EXERCISE DIRECTIONS:
For each entry, repeat the text exactly and omit any picture it holds.

Top of RAW DATA

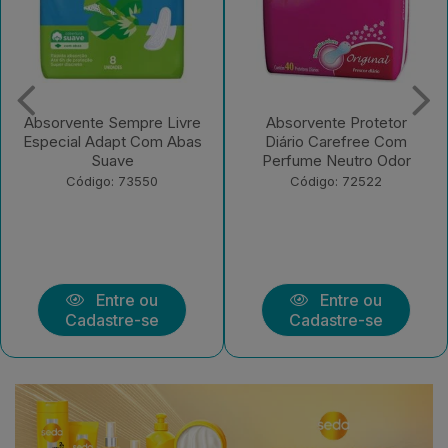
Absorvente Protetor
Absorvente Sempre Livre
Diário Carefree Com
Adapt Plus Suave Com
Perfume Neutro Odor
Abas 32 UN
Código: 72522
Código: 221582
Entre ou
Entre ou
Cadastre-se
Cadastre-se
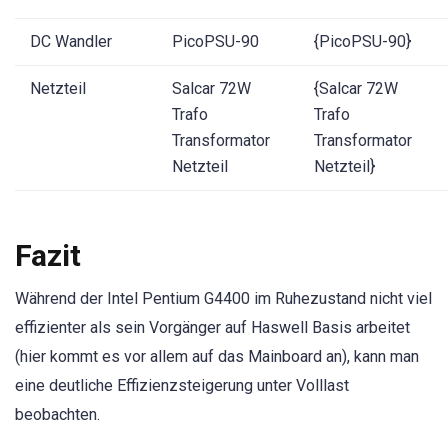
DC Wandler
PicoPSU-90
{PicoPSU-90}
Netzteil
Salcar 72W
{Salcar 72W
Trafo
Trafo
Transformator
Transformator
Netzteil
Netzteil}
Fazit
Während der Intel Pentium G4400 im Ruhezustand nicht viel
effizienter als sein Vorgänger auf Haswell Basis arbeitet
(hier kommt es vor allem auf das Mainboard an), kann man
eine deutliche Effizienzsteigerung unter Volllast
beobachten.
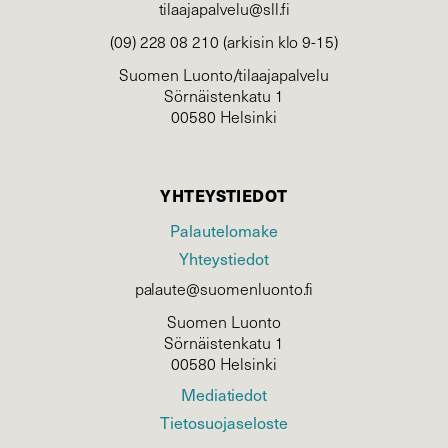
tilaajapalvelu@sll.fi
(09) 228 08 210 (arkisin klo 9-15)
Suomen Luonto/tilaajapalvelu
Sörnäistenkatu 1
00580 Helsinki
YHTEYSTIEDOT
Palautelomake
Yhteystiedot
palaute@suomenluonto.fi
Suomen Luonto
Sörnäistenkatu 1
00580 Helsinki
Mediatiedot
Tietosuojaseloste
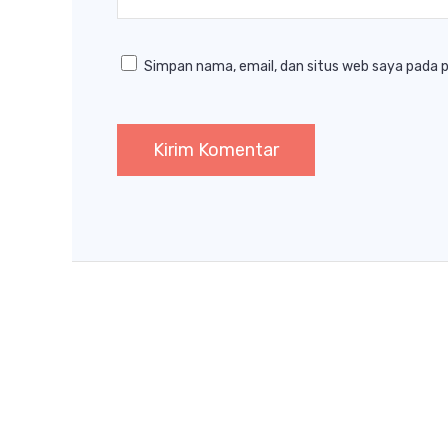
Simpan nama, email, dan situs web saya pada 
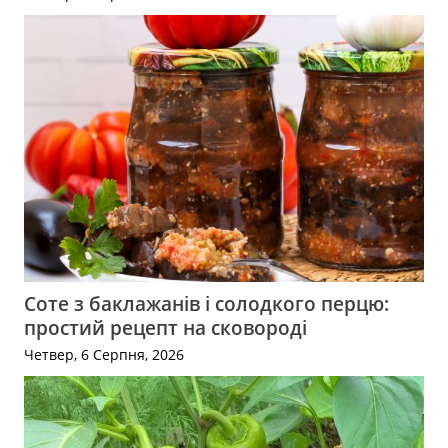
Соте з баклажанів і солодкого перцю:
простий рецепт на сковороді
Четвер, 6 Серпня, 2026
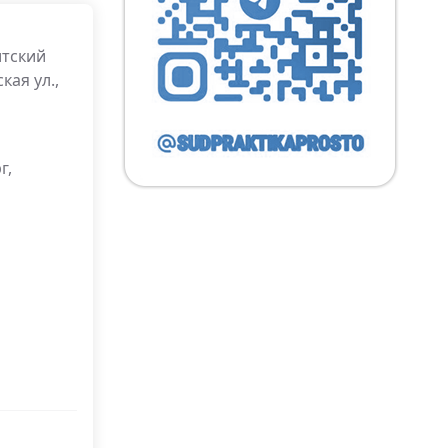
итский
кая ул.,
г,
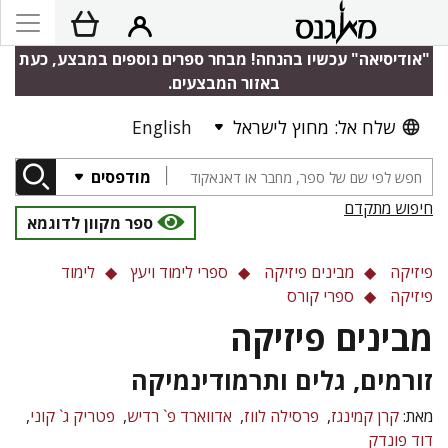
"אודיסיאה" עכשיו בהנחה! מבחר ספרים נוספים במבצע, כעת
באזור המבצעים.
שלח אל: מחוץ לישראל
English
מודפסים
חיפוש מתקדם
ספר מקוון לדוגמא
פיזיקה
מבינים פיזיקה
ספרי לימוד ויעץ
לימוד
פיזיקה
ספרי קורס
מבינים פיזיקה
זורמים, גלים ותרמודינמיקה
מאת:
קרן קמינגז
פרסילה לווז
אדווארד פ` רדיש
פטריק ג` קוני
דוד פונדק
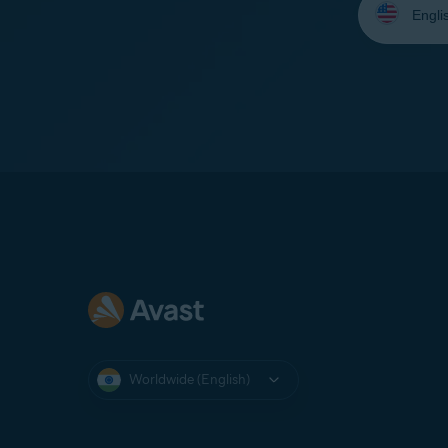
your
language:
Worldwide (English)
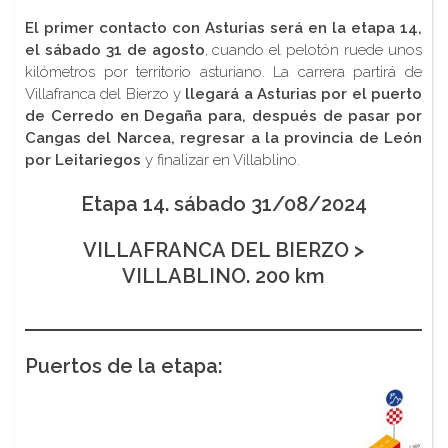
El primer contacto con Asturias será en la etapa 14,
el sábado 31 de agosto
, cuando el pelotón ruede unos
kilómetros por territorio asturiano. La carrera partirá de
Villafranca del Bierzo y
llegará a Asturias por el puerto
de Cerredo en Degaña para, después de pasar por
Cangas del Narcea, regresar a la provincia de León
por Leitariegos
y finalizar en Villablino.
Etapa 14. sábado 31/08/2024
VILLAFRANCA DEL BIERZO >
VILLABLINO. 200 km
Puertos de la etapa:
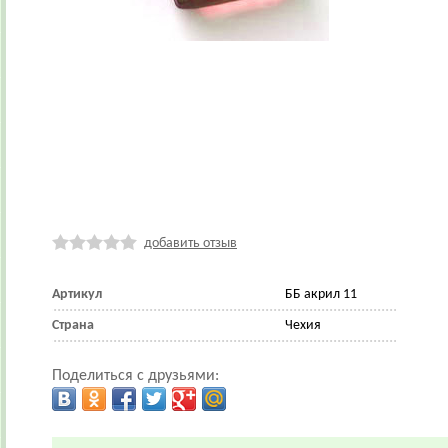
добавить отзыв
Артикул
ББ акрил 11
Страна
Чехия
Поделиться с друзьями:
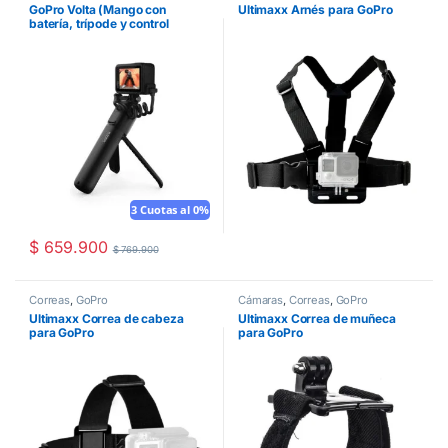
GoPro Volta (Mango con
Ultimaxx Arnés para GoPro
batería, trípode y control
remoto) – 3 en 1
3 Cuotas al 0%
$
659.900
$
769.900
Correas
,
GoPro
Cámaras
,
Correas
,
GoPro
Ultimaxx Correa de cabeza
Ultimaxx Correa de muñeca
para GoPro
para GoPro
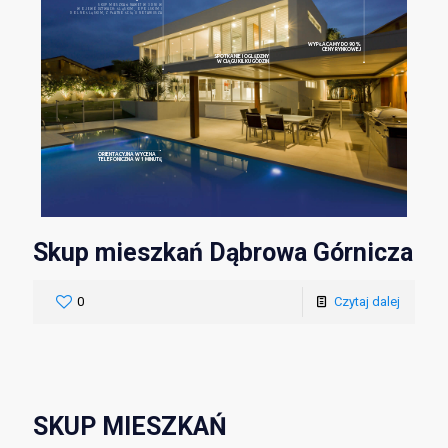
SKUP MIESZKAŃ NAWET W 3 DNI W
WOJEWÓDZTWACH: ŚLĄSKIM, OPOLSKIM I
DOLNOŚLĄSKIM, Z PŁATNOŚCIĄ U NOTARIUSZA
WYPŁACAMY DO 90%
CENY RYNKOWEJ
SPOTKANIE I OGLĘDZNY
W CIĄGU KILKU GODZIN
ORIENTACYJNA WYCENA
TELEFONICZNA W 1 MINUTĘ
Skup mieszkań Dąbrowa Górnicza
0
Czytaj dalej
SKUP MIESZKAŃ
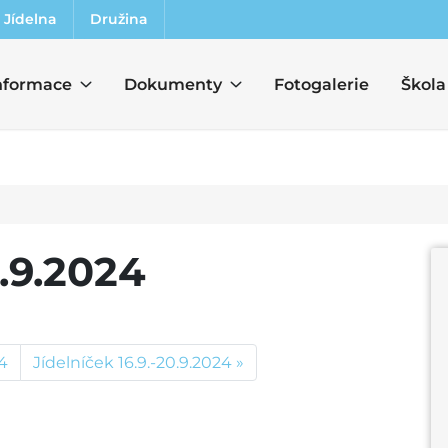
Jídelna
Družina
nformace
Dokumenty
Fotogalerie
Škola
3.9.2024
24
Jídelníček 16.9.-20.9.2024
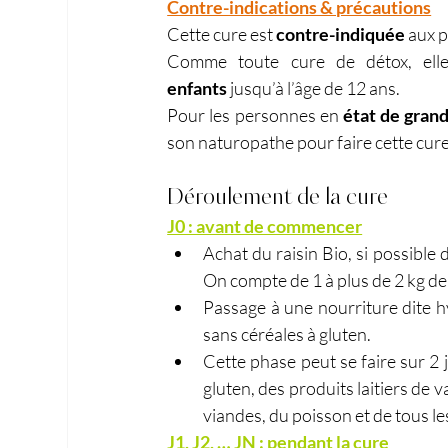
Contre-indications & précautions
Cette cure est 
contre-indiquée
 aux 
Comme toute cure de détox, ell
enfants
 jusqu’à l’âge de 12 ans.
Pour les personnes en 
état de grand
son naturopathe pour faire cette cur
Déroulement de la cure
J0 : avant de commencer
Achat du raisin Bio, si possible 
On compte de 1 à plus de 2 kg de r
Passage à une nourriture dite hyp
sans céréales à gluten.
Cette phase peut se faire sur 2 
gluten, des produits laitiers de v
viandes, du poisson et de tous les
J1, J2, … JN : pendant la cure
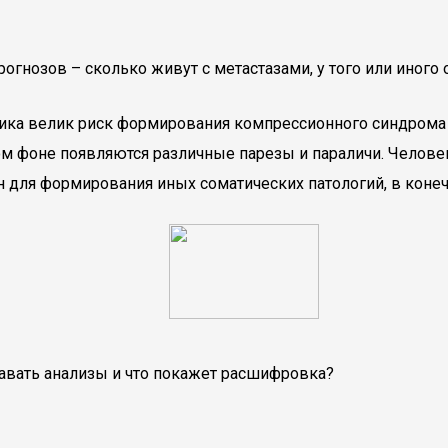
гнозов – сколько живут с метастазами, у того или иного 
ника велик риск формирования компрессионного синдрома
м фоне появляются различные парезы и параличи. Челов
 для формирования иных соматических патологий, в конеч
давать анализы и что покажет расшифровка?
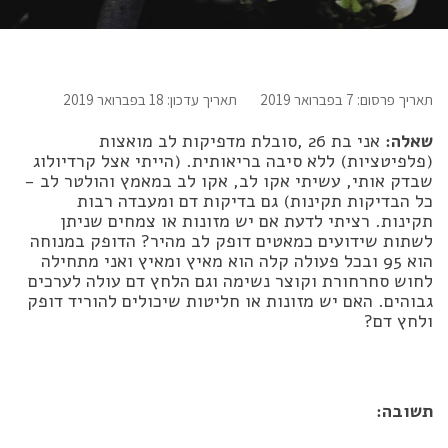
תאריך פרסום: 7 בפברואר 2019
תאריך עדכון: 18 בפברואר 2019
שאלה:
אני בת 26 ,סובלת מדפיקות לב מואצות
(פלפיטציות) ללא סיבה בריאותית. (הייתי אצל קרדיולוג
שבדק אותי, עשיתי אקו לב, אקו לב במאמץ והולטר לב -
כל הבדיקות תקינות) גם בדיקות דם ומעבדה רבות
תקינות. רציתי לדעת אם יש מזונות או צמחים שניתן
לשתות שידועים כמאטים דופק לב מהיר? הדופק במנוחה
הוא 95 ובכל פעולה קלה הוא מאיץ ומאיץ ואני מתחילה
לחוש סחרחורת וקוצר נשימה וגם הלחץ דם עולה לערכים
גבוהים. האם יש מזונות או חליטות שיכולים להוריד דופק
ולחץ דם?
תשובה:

Bottom of RAW DATA

ANSWER SPACE:
Absorvente Protetor
Absorvente Sempre Livre
Diário Carefree Com
Adapt Plus Suave Com
Perfume Neutro Odor
Abas 32 UN
Código: 72522
Código: 221582
Entre ou
Entre ou
Cadastre-se
Cadastre-se
DC Wandler
PicoPSU-90
{PicoPSU-90}
Netzteil
Salcar 72W
{Salcar 72W
Trafo
Trafo
Transformator
Transformator
Netzteil
Netzteil}
Fazit
Während der Intel Pentium G4400 im Ruhezustand nicht viel
effizienter als sein Vorgänger auf Haswell Basis arbeitet
(hier kommt es vor allem auf das Mainboard an), kann man
eine deutliche Effizienzsteigerung unter Volllast
beobachten.
tilaajapalvelu@sll.fi
(09) 228 08 210 (arkisin klo 9-15)
Suomen Luonto/tilaajapalvelu
Sörnäistenkatu 1
00580 Helsinki
YHTEYSTIEDOT
Palautelomake
Yhteystiedot
palaute@suomenluonto.fi
Suomen Luonto
Sörnäistenkatu 1
00580 Helsinki
Mediatiedot
Tietosuojaseloste
Simpan nama, email, dan situs web saya pada 
Соте з баклажанів і солодкого перцю:
простий рецепт на сковороді
Четвер, 6 Серпня, 2026
итский
кая ул.,
г,
"אודיסיאה" עכשיו בהנחה! מבחר ספרים נוספים במבצע, כעת
באזור המבצעים.
שלח אל: מחוץ לישראל
English
מודפסים
חיפוש מתקדם
ספר מקוון לדוגמא
פיזיקה
מבינים פיזיקה
ספרי לימוד ויעץ
לימוד
פיזיקה
ספרי קורס
מבינים פיזיקה
זורמים, גלים ותרמודינמיקה
מאת:
קרן קמינגז
פרסילה לווז
אדווארד פ` רדיש
פטריק ג` קוני
דוד פונדק
your
language:
Worldwide (English)
El primer contacto con Asturias será en la etapa 14,
el sábado 31 de agosto
, cuando el pelotón ruede unos
kilómetros por territorio asturiano. La carrera partirá de
Villafranca del Bierzo y
llegará a Asturias por el puerto
de Cerredo en Degaña para, después de pasar por
Cangas del Narcea, regresar a la provincia de León
por Leitariegos
y finalizar en Villablino.
Etapa 14. sábado 31/08/2024
VILLAFRANCA DEL BIERZO >
VILLABLINO. 200 km
Puertos de la etapa:
добавить отзыв
Артикул
ББ акрил 11
Страна
Чехия
Поделиться с друзьями:
GoPro Volta (Mango con
Ultimaxx Arnés para GoPro
batería, trípode y control
remoto) – 3 en 1
3 Cuotas al 0%
$
659.900
$
769.900
Correas
,
GoPro
Cámaras
,
Correas
,
GoPro
Ultimaxx Correa de cabeza
Ultimaxx Correa de muñeca
para GoPro
para GoPro
SKUP MIESZKAŃ NAWET W 3 DNI W
WOJEWÓDZTWACH: ŚLĄSKIM, OPOLSKIM I
DOLNOŚLĄSKIM, Z PŁATNOŚCIĄ U NOTARIUSZA
WYPŁACAMY DO 90%
CENY RYNKOWEJ
SPOTKANIE I OGLĘDZNY
W CIĄGU KILKU GODZIN
ORIENTACYJNA WYCENA
TELEFONICZNA W 1 MINUTĘ
Skup mieszkań Dąbrowa Górnicza
0
Czytaj dalej
SKUP MIESZKAŃ
Jídelna
Družina
nformace
Dokumenty
Fotogalerie
Škola
3.9.2024
24
Jídelníček 16.9.-20.9.2024
Contre-indications & précautions
Cette cure est 
contre-indiquée
 aux 
Comme toute cure de détox, ell
enfants
 jusqu’à l’âge de 12 ans.
Pour les personnes en 
état de grand
son naturopathe pour faire cette cur
Déroulement de la cure
J0 : avant de commencer
Achat du raisin Bio, si possible 
On compte de 1 à plus de 2 kg de r
Passage à une nourriture dite hyp
sans céréales à gluten.
Cette phase peut se faire sur 2 
gluten, des produits laitiers de v
viandes, du poisson et de tous les
J1, J2, … JN : pendant la cure
гнозов – сколько живут с метастазами, у того или иного 
ника велик риск формирования компрессионного синдрома
м фоне появляются различные парезы и параличи. Челов
 для формирования иных соматических патологий, в конеч
давать анализы и что покажет расшифровка?
תאריך פרסום: 7 בפברואר 2019
תאריך עדכון: 18 בפברואר 2019
שאלה:
אני בת 26 ,סובלת מדפיקות לב מואצות
(פלפיטציות) ללא סיבה בריאותית. (הייתי אצל קרדיולוג
שבדק אותי, עשיתי אקו לב, אקו לב במאמץ והולטר לב -
כל הבדיקות תקינות) גם בדיקות דם ומעבדה רבות
תקינות. רציתי לדעת אם יש מזונות או צמחים שניתן
לשתות שידועים כמאטים דופק לב מהיר? הדופק במנוחה
הוא 95 ובכל פעולה קלה הוא מאיץ ומאיץ ואני מתחילה
לחוש סחרחורת וקוצר נשימה וגם הלחץ דם עולה לערכים
גבוהים. האם יש מזונות או חליטות שיכולים להוריד דופק
ולחץ דם?
תשובה:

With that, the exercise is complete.